Rainwater harvesting systems are also able to provide water close to the point where it is used, thus reducing the need for long distance conveyance which is require by conventional water systems. Users of rainwater harvesting are also more likely to be water conscious and therefore conserve water more than conventional water users. (UNEP, 2002, p. 3)

 

Rainwater harvesting is also thought of as being “socially acceptable and environmentally responsible” (Khoury-Nolde, 2008, p. 7) in Europe. According to UN-HABITAT (2005, p. 3) the increase in ground water recharge could lead to raising the levels of wells and boreholes that were previously drying up. UN-HABITAT (2005, p. 3) also found rainwater harvesting could mitigate the effects of drought as well as being an ideal water source for areas that lacked or had inadequate access to other water sources. There would also be a saving of energy that would normally be required to lift ground water. Rainwater harvesting systems are also able to provide a decentralised water distribution system that will not be as vulnerable to natural disaster as a centralised system. Decentralised systems can also reduce urban water shortages and reduce pollution to natural rivers (Moglia, et al., 2011).

 

The disadvantages of rainwater harvesting

Even though rainwater harvesting has numerous advantages it also has disadvantages. According to UNEP (2002, p. 13) the disadvantages of rainwater harvesting and utilization systems include:

• The small catchment areas and storage volumes are not always able to cope with the variation of weather patterns.

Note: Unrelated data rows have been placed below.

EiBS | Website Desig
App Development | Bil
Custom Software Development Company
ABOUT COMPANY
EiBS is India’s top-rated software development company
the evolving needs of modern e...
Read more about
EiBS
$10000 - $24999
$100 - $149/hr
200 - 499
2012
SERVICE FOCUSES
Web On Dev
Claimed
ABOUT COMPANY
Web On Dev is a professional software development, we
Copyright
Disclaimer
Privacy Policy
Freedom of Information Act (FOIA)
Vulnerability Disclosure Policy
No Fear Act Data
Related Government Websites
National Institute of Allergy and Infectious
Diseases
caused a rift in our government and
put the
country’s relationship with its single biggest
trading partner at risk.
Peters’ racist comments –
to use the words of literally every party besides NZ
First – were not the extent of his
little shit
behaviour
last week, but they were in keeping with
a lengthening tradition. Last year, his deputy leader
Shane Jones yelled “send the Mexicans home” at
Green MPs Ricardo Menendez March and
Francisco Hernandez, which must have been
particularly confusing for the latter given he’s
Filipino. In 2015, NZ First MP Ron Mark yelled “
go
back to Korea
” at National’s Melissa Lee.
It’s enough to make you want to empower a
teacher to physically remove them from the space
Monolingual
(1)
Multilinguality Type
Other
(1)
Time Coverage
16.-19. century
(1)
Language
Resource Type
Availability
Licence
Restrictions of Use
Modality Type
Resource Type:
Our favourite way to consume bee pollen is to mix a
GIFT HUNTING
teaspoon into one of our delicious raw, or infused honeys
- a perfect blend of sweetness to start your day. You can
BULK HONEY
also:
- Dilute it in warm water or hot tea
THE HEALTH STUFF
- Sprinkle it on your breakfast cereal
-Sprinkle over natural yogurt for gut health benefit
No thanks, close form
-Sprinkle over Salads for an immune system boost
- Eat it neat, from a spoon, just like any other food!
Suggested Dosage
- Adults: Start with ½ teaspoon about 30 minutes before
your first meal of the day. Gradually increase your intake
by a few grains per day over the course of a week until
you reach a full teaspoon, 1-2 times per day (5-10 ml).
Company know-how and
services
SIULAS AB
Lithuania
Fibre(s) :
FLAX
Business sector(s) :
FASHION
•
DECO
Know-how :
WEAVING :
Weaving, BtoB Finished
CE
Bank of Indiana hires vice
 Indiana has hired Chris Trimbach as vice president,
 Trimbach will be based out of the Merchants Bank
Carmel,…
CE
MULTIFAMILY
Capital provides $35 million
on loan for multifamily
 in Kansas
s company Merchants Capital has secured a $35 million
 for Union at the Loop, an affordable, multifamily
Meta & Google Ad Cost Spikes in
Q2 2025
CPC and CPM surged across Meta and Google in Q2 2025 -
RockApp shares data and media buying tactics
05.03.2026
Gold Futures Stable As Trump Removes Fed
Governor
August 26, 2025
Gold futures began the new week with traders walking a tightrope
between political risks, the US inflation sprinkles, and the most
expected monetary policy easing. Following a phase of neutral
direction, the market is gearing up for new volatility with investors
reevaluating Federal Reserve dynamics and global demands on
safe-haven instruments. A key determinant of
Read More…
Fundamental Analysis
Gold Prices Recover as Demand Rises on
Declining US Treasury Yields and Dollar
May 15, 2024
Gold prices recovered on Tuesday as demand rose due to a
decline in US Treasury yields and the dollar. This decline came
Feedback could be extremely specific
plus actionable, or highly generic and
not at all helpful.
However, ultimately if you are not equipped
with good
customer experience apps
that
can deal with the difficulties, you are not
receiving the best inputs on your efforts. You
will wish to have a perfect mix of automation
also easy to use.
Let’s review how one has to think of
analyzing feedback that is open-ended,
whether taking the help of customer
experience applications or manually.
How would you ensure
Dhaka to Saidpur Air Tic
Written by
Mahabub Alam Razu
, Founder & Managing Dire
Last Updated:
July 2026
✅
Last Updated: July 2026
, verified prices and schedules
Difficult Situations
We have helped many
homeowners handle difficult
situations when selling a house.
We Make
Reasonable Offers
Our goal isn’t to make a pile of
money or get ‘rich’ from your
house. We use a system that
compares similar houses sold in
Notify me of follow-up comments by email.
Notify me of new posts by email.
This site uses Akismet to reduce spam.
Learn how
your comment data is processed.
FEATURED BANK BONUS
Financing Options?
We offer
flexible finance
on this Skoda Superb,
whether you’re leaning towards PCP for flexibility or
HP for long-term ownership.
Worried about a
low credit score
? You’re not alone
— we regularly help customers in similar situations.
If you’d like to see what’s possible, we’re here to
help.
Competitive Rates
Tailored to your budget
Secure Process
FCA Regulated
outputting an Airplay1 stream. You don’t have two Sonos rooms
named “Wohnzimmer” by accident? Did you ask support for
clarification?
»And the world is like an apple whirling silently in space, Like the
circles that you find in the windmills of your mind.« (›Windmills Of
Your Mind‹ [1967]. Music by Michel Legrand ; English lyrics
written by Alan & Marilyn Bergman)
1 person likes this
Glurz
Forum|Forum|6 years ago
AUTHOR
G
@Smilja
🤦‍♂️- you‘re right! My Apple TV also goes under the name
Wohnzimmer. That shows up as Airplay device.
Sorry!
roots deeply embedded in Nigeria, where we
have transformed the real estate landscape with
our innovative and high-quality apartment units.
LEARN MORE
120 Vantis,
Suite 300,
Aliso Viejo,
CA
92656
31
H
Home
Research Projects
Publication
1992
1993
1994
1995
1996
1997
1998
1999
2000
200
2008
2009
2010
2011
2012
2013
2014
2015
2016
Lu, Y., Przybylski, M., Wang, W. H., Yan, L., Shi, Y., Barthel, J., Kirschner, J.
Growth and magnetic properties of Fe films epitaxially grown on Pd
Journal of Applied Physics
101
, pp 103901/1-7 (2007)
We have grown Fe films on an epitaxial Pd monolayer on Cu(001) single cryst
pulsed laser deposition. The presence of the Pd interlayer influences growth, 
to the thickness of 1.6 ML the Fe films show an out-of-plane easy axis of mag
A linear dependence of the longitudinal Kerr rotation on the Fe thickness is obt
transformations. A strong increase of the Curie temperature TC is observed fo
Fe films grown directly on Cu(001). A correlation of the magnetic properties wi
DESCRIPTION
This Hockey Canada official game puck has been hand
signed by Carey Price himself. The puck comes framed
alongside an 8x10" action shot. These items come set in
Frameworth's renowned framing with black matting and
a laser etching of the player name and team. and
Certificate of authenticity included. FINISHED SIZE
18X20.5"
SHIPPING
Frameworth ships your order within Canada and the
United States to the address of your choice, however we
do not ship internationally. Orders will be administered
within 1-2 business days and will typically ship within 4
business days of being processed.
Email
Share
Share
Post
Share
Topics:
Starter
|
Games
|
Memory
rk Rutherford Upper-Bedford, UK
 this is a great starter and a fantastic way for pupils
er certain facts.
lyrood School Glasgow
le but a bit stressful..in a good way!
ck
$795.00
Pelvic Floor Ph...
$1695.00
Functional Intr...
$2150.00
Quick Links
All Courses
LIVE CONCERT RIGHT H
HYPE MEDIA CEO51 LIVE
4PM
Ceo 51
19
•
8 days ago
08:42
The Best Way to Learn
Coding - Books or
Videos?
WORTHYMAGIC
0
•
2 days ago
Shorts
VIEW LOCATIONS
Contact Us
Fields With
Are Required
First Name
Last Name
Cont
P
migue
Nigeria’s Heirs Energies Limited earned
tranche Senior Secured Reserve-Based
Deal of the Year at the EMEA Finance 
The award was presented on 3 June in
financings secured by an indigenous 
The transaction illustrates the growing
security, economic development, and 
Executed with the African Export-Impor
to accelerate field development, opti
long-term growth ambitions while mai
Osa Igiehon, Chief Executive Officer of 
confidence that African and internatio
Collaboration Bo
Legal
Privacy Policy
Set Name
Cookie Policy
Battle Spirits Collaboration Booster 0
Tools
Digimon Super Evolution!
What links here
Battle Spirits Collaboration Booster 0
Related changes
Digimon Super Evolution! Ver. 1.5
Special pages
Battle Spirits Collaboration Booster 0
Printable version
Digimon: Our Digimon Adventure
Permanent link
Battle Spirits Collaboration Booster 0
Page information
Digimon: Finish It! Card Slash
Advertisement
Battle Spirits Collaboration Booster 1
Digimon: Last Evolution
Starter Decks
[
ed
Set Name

Thus in times of drought the storage tank can dry up;

• The maintenance of rainwater harvesting systems and quality of collected rainwater can be difficult for some users to comprehend;

• A reduction of income to public water systems due to large scale implementation of rainwater harvesting; 

• The lack of clear guidelines for users and developers to follow since rainwater harvesting systems are not usually part of the building codes;

• Not being recognized by the public sector as an alternative water supply and communities do not demand rainwater to be utilised in their communities;

• Storage tanks being hazardous to children who play around them;

• Storage tanks taking up valuable space; and

• The costs of large scale rainwater harvesting systems could also be too high if they are not shared with other systems as part of an integrated system.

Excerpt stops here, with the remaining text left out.